What issues the OEP may prioritise are not set out – something that is probably not helped by the lack of an up-to-date EIP or targets (which will be set later this year).  However, the OEP’s unique ability to enforce compliance, monitor implementation and recommend improvements in the law suggests that such co-ordination will amount to more than the sum of its parts.

The draft enforcement policy also sets out a complaints procedure.  The document explains that the OEP will need to be strategic in its prioritisation of cases.  The OEP is required by the 2021 Act to consider prioritising matters with national implications.  In the draft enforcement policy, the OEP recognise that local cases – such as the Grenfell Tower tragedy – may, of course, give rise to wider implications.  Grant Daley, the OEP’s Principal Complaints Manager, drew a helpful analogy at the launch event, saying that complaints would be one source of information feeding into the organisation’s workstream – like tributaries into a river.  It may be that such complaints do not warrant immediate individual investigation, but they might – in combination with other complaints and information – reveal areas where more intelligent action by the OEP is justified.  In line with the “issue-based approach” that may mean scrutiny or advice on law reform, rather than enforcement.

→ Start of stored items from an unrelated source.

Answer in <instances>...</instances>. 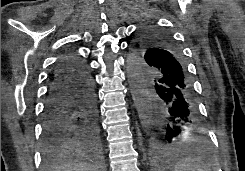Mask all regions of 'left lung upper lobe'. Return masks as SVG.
<instances>
[{
    "label": "left lung upper lobe",
    "mask_w": 245,
    "mask_h": 171,
    "mask_svg": "<svg viewBox=\"0 0 245 171\" xmlns=\"http://www.w3.org/2000/svg\"><path fill=\"white\" fill-rule=\"evenodd\" d=\"M132 47L138 61H148V56L159 49H178L169 34L149 26L141 28L132 41Z\"/></svg>",
    "instance_id": "left-lung-upper-lobe-1"
}]
</instances>
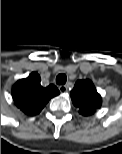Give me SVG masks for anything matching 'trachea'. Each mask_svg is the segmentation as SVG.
Returning a JSON list of instances; mask_svg holds the SVG:
<instances>
[{"instance_id": "1", "label": "trachea", "mask_w": 122, "mask_h": 154, "mask_svg": "<svg viewBox=\"0 0 122 154\" xmlns=\"http://www.w3.org/2000/svg\"><path fill=\"white\" fill-rule=\"evenodd\" d=\"M67 81V76L63 73L59 74L57 77H56V83L59 84V85H64Z\"/></svg>"}]
</instances>
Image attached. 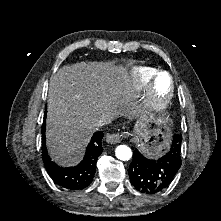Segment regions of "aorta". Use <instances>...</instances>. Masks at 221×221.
Here are the masks:
<instances>
[{
  "instance_id": "762f6f07",
  "label": "aorta",
  "mask_w": 221,
  "mask_h": 221,
  "mask_svg": "<svg viewBox=\"0 0 221 221\" xmlns=\"http://www.w3.org/2000/svg\"><path fill=\"white\" fill-rule=\"evenodd\" d=\"M116 157L122 161H128L132 157L131 149L126 145H119L115 150Z\"/></svg>"
}]
</instances>
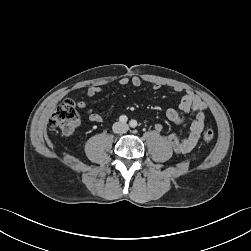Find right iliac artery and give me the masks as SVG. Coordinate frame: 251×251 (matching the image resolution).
<instances>
[{
	"mask_svg": "<svg viewBox=\"0 0 251 251\" xmlns=\"http://www.w3.org/2000/svg\"><path fill=\"white\" fill-rule=\"evenodd\" d=\"M127 120H128V118H127V116H125V115H121V116L119 117V121L122 122V123H126Z\"/></svg>",
	"mask_w": 251,
	"mask_h": 251,
	"instance_id": "82829eb1",
	"label": "right iliac artery"
}]
</instances>
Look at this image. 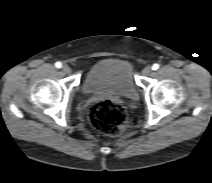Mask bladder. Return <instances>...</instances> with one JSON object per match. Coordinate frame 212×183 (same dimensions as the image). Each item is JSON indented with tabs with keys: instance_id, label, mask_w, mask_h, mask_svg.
Wrapping results in <instances>:
<instances>
[{
	"instance_id": "obj_1",
	"label": "bladder",
	"mask_w": 212,
	"mask_h": 183,
	"mask_svg": "<svg viewBox=\"0 0 212 183\" xmlns=\"http://www.w3.org/2000/svg\"><path fill=\"white\" fill-rule=\"evenodd\" d=\"M82 89L88 94H112L134 98L137 94L128 61L107 58L95 63L86 73Z\"/></svg>"
}]
</instances>
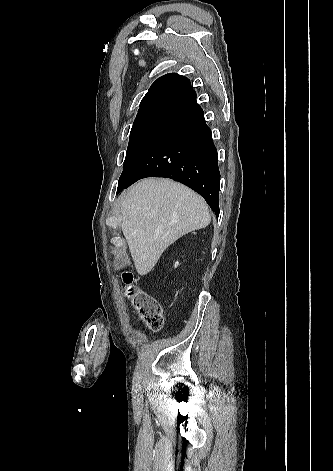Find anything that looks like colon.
<instances>
[{
	"label": "colon",
	"mask_w": 333,
	"mask_h": 471,
	"mask_svg": "<svg viewBox=\"0 0 333 471\" xmlns=\"http://www.w3.org/2000/svg\"><path fill=\"white\" fill-rule=\"evenodd\" d=\"M123 280L130 284L132 277L129 273H125ZM128 296L146 326L154 332L159 331L164 322L161 304L155 298L133 287L128 289Z\"/></svg>",
	"instance_id": "1"
}]
</instances>
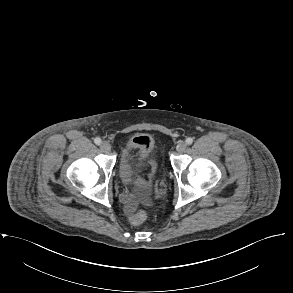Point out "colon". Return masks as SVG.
Returning <instances> with one entry per match:
<instances>
[{"mask_svg":"<svg viewBox=\"0 0 293 293\" xmlns=\"http://www.w3.org/2000/svg\"><path fill=\"white\" fill-rule=\"evenodd\" d=\"M147 219V213L144 210H140L133 214L129 221L133 226H139Z\"/></svg>","mask_w":293,"mask_h":293,"instance_id":"1","label":"colon"}]
</instances>
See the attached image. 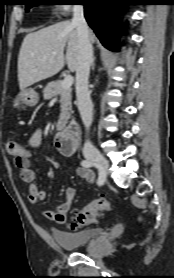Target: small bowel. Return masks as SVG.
I'll return each mask as SVG.
<instances>
[{"instance_id": "small-bowel-1", "label": "small bowel", "mask_w": 174, "mask_h": 278, "mask_svg": "<svg viewBox=\"0 0 174 278\" xmlns=\"http://www.w3.org/2000/svg\"><path fill=\"white\" fill-rule=\"evenodd\" d=\"M41 141V132L36 131L28 141L26 146L30 152L36 148ZM15 165L19 169L20 178L23 182L29 185L28 187V201L31 204H35L46 198V192L40 189L36 182V173L31 167V157L27 158H15ZM76 174L79 178L86 181L89 184L95 182V175L92 170L86 167H78ZM76 191L74 188H67L64 194V201L57 207L55 211H44L43 216L53 221L56 224H63L67 220L68 212L71 209Z\"/></svg>"}]
</instances>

The OEP is committed to transparency.  Board meeting documents and minutes are already published online.  The draft enforcement policy indicates that the OEP will seek to publish the outcomes of any agreements resolving issues with public authorities and to publish investigation reports in full.  So whatever the OEP does do, it is likely that we will know about it.

Ned Westaway is a barrister at Francis Taylor Building, an honorary member of the UCL Centre for Law and the Environment and the current Chair of the UK Environmental Law Association.